**Work item**
Each line that contains the word "name" is to be copied from the records below.

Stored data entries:
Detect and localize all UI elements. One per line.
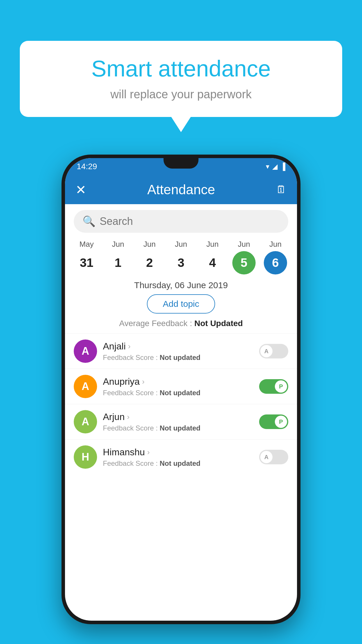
calendar-day[interactable]: Jun6 <box>261 240 290 274</box>
student-avatar: H <box>74 445 97 469</box>
toggle-knob: P <box>275 416 287 428</box>
cal-date-number[interactable]: 2 <box>138 251 161 274</box>
cal-month-label: Jun <box>269 240 282 249</box>
attendance-toggle[interactable]: A <box>259 450 288 464</box>
cal-date-number[interactable]: 4 <box>201 251 224 274</box>
attendance-toggle[interactable]: A <box>259 344 288 358</box>
student-feedback: Feedback Score : Not updated <box>103 424 253 432</box>
wifi-icon: ▾ <box>266 162 269 171</box>
student-avatar: A <box>74 410 97 433</box>
chevron-icon: › <box>127 412 130 421</box>
cal-month-label: Jun <box>112 240 124 249</box>
cal-month-label: Jun <box>206 240 219 249</box>
avg-feedback-label: Average Feedback : <box>119 319 192 328</box>
avg-feedback-value: Not Updated <box>194 319 243 328</box>
search-bar[interactable]: 🔍 <box>74 210 288 233</box>
toggle-knob: A <box>260 451 273 463</box>
close-icon[interactable]: ✕ <box>75 182 86 197</box>
cal-date-number[interactable]: 6 <box>264 251 287 274</box>
cal-date-number[interactable]: 31 <box>75 251 98 274</box>
chevron-icon: › <box>147 448 150 457</box>
attendance-toggle[interactable]: P <box>259 414 288 429</box>
phone-screen: 14:29 ▾ ◢ ▐ ✕ Attendance 🗓 🔍 May31Jun1Ju… <box>65 158 297 621</box>
selected-date-label: Thursday, 06 June 2019 <box>65 274 297 294</box>
bubble-subtitle: will replace your paperwork <box>37 88 325 101</box>
bubble-title: Smart attendance <box>37 55 325 82</box>
calendar-day[interactable]: Jun4 <box>198 240 227 274</box>
student-row[interactable]: AAnjali ›Feedback Score : Not updatedA <box>65 333 297 369</box>
student-info: Arjun ›Feedback Score : Not updated <box>103 412 253 432</box>
student-list: AAnjali ›Feedback Score : Not updatedAAA… <box>65 333 297 475</box>
student-name[interactable]: Anjali › <box>103 341 253 352</box>
notch <box>164 158 198 169</box>
search-icon: 🔍 <box>82 215 96 228</box>
calendar-strip: May31Jun1Jun2Jun3Jun4Jun5Jun6 <box>65 236 297 274</box>
calendar-day[interactable]: Jun2 <box>135 240 164 274</box>
calendar-day[interactable]: Jun1 <box>103 240 133 274</box>
student-avatar: A <box>74 340 97 363</box>
phone-frame: 14:29 ▾ ◢ ▐ ✕ Attendance 🗓 🔍 May31Jun1Ju… <box>61 155 301 624</box>
student-row[interactable]: HHimanshu ›Feedback Score : Not updatedA <box>65 439 297 475</box>
cal-month-label: Jun <box>238 240 250 249</box>
toggle-knob: P <box>275 380 287 393</box>
cal-month-label: Jun <box>175 240 187 249</box>
student-feedback: Feedback Score : Not updated <box>103 459 253 468</box>
student-row[interactable]: AAnupriya ›Feedback Score : Not updatedP <box>65 369 297 404</box>
cal-month-label: May <box>79 240 94 249</box>
student-info: Anupriya ›Feedback Score : Not updated <box>103 376 253 397</box>
calendar-day[interactable]: Jun3 <box>166 240 196 274</box>
student-info: Himanshu ›Feedback Score : Not updated <box>103 447 253 468</box>
search-input[interactable] <box>100 215 280 228</box>
app-bar: ✕ Attendance 🗓 <box>65 175 297 204</box>
app-title: Attendance <box>147 182 215 197</box>
calendar-day[interactable]: Jun5 <box>229 240 259 274</box>
student-name[interactable]: Anupriya › <box>103 376 253 387</box>
add-topic-button[interactable]: Add topic <box>147 294 215 314</box>
status-time: 14:29 <box>77 162 97 171</box>
cal-month-label: Jun <box>143 240 156 249</box>
calendar-icon[interactable]: 🗓 <box>276 183 287 196</box>
cal-date-number[interactable]: 1 <box>106 251 130 274</box>
battery-icon: ▐ <box>280 162 285 171</box>
cal-date-number[interactable]: 5 <box>232 251 256 274</box>
avg-feedback: Average Feedback : Not Updated <box>65 319 297 328</box>
student-info: Anjali ›Feedback Score : Not updated <box>103 341 253 362</box>
chevron-icon: › <box>142 377 145 386</box>
student-feedback: Feedback Score : Not updated <box>103 354 253 362</box>
toggle-knob: A <box>260 345 273 357</box>
student-feedback: Feedback Score : Not updated <box>103 389 253 397</box>
speech-bubble: Smart attendance will replace your paper… <box>20 41 342 117</box>
cal-date-number[interactable]: 3 <box>169 251 193 274</box>
chevron-icon: › <box>128 342 131 351</box>
attendance-toggle[interactable]: P <box>259 379 288 394</box>
student-name[interactable]: Arjun › <box>103 412 253 422</box>
student-name[interactable]: Himanshu › <box>103 447 253 458</box>
student-avatar: A <box>74 375 97 398</box>
calendar-day[interactable]: May31 <box>72 240 101 274</box>
student-row[interactable]: AArjun ›Feedback Score : Not updatedP <box>65 404 297 439</box>
status-icons: ▾ ◢ ▐ <box>266 162 285 171</box>
signal-icon: ◢ <box>272 162 277 171</box>
status-bar: 14:29 ▾ ◢ ▐ <box>65 158 297 175</box>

**Answer to the problem**
student-name[interactable]: Anjali › <box>103 341 253 352</box>
student-name[interactable]: Anupriya › <box>103 376 253 387</box>
student-name[interactable]: Arjun › <box>103 412 253 422</box>
student-name[interactable]: Himanshu › <box>103 447 253 458</box>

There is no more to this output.